Q: If Johnny has 10 apples but signed a contract to deliver 100 apples, how many apples short of fulfilling his obligation will Johnny be?
A: None, Johnny just needs to make his 10 apples extra shiny and declare he delivered on his obligation.
There is no doubt that the best solution to the deficit problem is strong economic growth — but only if spending is constrained to grow at a much slower rate than revenues. Until that happens, the deficit will never be solved.

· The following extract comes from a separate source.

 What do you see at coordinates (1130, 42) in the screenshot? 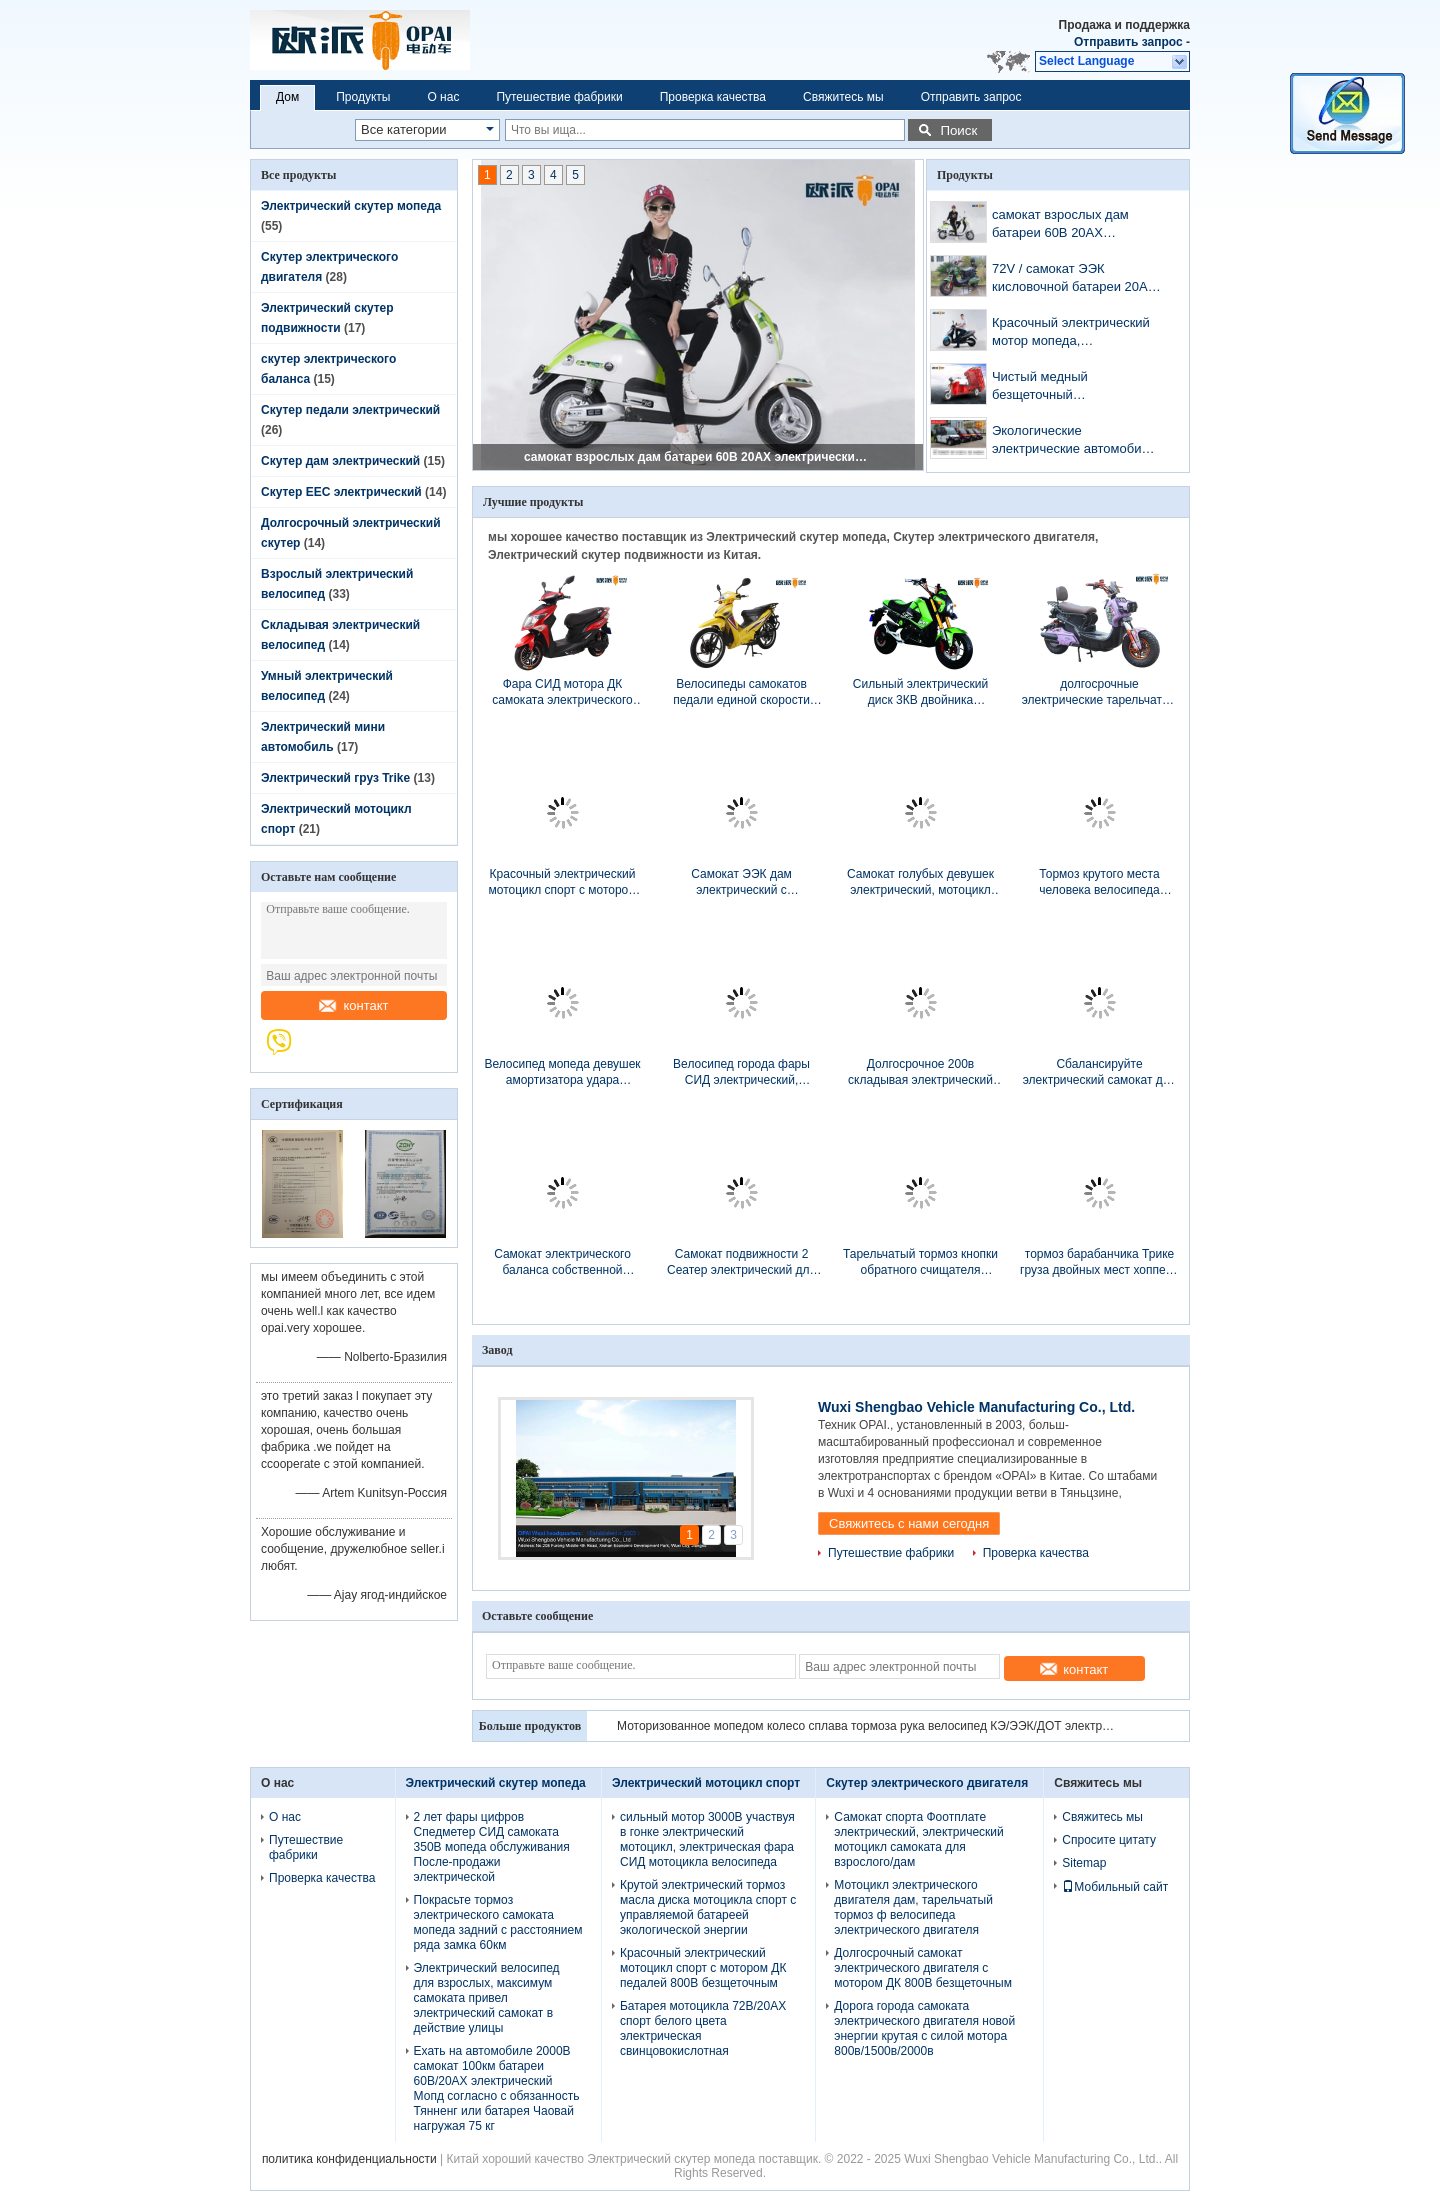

The chart makes no sense. Even without the Budget Control Act of 2011 or the American Taxpayer Relief Act of 2013 the chart shows the debt to GDP ratio flattening out in 2014. Now assuming the anemic GDP growth of 2% we’ve been having, that means that the debt increase would have to match that. If the debt went up 2%, that would imply a deficit of about $330 billion. Now compare that to the deficits in the $1.2 trillion range we’ve been running since Obama entered office. Has anyone seen any proposals for a $900 billion spending reduction for FY 2013 or 2014?
great googly moogly, have you read any of the comments at the source?
Wow, people are delusional!
`Comrades! Attention Comrades ...’
Krugman: An agent of disinformation and demise.
Oh, goodie. The deficit is gone, now we can spend even more money. And since government spending is figured in as part of the GDP, the GDP will keep growing too!
Happy daze are here again!
In 1962, defense spending was nearly half the total federal budget (49 percent); Social Security and other mandatory programs were less than one-third of the budget (31 percent). Two major entitlement programs, Medicaid and Medicare, were signed into law by President Johnson in 1965. In 2012 entitlements were nearly 62 percent of total spending, while defense dropped to less than one-fifth (18.7 percent) of the budget.
We have a spending problem.
Here is what he saying :
1) the gubment *borrows* and spends
2) those getting that money in jobs or stimulus checks or whatever, they spend the $$$
3) More people are needed in economy to service the increased spending demand
4) More people pay taxes, revenue goes up decreasing the deficit.
5) net effect is??? less deficit than if gov didnt do #1??
This is basically a (national debt) feedback loop that involves billion of
peoples (world economy) actions and reactions to these limited government directed stimulus: tax cuts or spending.
Sure, a major recession will cut revenues, sure stimulus in #1 will create a temporary increase in GDP and tax revenue, but beyond that...?. Beyond that they dont have a clue
In fact GWB tried this in response to a recession: huge increases in spending+ huge tax cuts +lots of Fed stimulus(interest rates+easy loans) = lots of stimulus, and it all blew up in 2007 to 2008 anyway.
Does Krug praise this? No, he says we didnt need stimulus under Bush.
I suggest Krugman should read the Trustee's Reoprt on SS and Medicare to understand why entitlements will consume the entire federal budget unless they are reformed. By 2030 there will be just two workers for every retiree and one in five Americans will be 65 or older--twice what it is now. Entitlement spending is increasing faster than GDP growth.